使用memoized函数观察到奇怪的性能

Question

I was toying around with something that uses Euclid's algorithm to computed the GCD of two numbers. I implemented the standard one-liner as usual, and it worked fine. It's used in a algorithm that computes a series and calls gcd() several times per element as n gets larger. I decided to see if I could do better by memoizing, so here is what I tried:

size_t const gcd(size_t const a, size_t const b) {
  return b == 0 ? a : gcd(b, a % b);
}

struct memoized_gcd : private std::unordered_map<unsigned long long, size_t> {
  size_t const operator()(size_t const a, size_t const b) {
    unsigned long long const key = (static_cast<unsigned long long>(a) << 32) | b;
    if (find(key) == end()) (*this)[key] = b == 0 ? a : (*this)(b, a % b);
    return (*this)[key];
  }
};

//std::function<size_t (size_t, size_t)> gcd_impl = gcd<size_t,size_t>;
std::function<size_t (size_t, size_t)> gcd_impl = memoized_gcd();

I call the chosen function through the std::function instance later. Interestingly, when for example n = 10,000, the calculation runs in 8 sec on this computer, and with the memoized version it's close to a minute, everything else being equal.

Have I missed something obvious? I am using key as an expedient so that I don't need to specialize std::hash for the hash map. The only things I can think of are maybe that the memoized version doesn't get the TCO and gcd() does, or that calling through the std::function is slow for the functor (even though I use it for both), or perhaps that I'm retarded. Gurus, show me the way.

Notes

I've tried this on win32 and win64 with g++ 4.7.0 and linux x86 with g++ 4.6.1 and 4.7.1.

I also tried a version with a std::map<std::pair<size_t, size_t>, size_t> that had comparable performance to the unmemoized version.

Answer 1

The main issue with your version of GCD is that it may use up huge amounts of memory, depending on the usage pattern.

For example, if you compute GCD(a,b) for all pairs 0 <= a < 10,000, 0 <= b < 10,000, the memoization table will end up with 100,000,000 entries. Since on x86 each entry is 12 bytes, the hash table will take up at least 1.2 GB of memory. Working with that amount of memory is going to be slow.

And of course, if you evaluate GCD with values >=10,000, you can make the table arbitrarily large... at least until you run out of the address space or the commit limit.

Summary : In general, memoizing GCD is a bad idea because it leads to unbounded memory usage.

There are some finer points that could be discussed:

• As the table exceeds various sizes, it will be stored in slower and slower memory: first L1 cache, then L2 cache, L3 cache (if present), physical memory, disk.
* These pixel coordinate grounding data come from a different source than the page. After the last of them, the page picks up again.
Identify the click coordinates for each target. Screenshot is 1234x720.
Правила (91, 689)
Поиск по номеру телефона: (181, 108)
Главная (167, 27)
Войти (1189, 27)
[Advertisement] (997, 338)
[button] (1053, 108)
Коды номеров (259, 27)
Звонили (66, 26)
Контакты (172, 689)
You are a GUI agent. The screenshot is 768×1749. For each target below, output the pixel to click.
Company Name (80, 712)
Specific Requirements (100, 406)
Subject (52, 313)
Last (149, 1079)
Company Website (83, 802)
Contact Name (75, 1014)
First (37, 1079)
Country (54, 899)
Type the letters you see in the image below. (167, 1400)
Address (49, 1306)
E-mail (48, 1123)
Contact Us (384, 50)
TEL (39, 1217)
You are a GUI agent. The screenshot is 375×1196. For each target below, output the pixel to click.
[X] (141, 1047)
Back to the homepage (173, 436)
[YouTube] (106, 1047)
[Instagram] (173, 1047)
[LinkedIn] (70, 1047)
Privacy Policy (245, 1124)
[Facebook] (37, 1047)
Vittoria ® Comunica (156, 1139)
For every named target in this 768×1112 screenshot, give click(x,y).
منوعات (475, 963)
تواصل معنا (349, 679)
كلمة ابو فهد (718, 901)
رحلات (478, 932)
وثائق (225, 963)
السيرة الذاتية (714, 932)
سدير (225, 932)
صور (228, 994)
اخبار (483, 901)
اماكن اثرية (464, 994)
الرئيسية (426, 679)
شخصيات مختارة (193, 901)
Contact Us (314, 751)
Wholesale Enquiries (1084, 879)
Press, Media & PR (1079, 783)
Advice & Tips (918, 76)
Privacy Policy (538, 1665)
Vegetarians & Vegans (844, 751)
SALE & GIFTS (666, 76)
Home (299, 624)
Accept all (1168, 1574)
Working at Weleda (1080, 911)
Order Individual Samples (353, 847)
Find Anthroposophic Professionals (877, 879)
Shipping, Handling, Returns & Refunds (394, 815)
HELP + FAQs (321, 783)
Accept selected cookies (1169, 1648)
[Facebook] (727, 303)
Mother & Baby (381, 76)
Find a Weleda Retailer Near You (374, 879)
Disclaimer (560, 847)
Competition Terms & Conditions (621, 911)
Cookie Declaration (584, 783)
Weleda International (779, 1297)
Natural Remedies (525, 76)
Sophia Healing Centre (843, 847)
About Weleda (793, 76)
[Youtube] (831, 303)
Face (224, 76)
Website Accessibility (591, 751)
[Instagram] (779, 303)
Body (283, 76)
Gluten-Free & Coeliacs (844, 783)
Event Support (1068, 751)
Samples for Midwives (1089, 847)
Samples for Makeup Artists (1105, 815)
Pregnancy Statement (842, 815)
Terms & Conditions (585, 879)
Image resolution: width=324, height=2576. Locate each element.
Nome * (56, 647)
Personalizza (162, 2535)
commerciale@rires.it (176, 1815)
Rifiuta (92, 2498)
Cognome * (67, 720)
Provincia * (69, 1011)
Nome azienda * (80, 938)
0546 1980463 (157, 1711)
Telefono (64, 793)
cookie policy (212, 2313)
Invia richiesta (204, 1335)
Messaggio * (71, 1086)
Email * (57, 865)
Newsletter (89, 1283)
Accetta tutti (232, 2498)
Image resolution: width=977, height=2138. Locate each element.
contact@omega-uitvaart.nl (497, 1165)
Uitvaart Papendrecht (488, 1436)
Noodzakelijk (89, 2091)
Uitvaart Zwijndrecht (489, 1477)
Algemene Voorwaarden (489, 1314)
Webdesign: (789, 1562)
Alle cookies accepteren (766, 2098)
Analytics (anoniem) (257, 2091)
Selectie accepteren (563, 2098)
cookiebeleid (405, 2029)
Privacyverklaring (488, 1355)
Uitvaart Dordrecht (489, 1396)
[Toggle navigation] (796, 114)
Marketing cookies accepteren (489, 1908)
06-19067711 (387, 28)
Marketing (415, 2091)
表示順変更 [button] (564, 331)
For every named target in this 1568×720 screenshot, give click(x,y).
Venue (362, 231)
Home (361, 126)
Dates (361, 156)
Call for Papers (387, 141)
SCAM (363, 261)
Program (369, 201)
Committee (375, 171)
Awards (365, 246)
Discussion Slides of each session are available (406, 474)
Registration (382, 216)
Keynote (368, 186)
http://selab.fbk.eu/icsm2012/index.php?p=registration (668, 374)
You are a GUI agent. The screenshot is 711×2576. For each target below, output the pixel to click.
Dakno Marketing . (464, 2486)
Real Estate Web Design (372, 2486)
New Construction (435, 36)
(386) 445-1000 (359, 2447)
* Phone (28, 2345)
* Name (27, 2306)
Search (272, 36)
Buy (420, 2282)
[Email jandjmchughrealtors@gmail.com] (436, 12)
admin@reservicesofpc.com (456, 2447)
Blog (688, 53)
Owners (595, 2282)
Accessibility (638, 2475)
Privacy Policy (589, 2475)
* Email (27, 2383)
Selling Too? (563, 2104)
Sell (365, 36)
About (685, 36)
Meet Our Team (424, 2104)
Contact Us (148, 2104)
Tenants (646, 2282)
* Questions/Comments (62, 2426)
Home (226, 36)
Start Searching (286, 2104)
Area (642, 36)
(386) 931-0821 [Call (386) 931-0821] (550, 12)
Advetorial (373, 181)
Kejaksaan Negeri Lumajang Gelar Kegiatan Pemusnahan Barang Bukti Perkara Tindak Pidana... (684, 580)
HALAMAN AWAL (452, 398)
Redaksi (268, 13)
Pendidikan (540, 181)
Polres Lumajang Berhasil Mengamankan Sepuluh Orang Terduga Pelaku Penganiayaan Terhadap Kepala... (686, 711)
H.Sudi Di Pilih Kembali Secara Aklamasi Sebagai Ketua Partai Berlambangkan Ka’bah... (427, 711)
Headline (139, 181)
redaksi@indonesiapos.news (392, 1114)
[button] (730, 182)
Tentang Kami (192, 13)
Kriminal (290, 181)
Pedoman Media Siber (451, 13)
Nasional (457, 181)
Obviously the cost of the memoization increases dramatically as the table grows.
• If you know that all inputs are in a small range (eg, 0 <= x < 100), using memoization or a precomputed table could still be an optimization. Hard to be sure - you'd have to measure in your particular scenario.
• There are potentially other ways of optimizing GCD. Eg, I am not sure whether g++ automatically recognizes tail recursion in this example. If not, you could get a performance boost by rewriting the recursion into a loop.

But as I said, it is not surprising at all that the algorithm you posted does not perform well.

Answer 2

This isn't that surprising. On modern CPUs, memory access is very slow, especially if it is not in the cache. It's often faster to recompute a value than to store it in memory.

Answer 3

Frequent heap allocation (when creating new entries). Also std::unordered_map lookup overhead (while it might be constant time, it is certainly slower than an plain array offset). Cache misses also (a function of access pattern and size).

If you want to do a "pure" comparison, you can try converting it to use a static, stack-allocated plain array; this might be a sparse lookup table that uses more memory, but it will be more representative of memoization iff you can fit the entire memoized array into your CPU cache.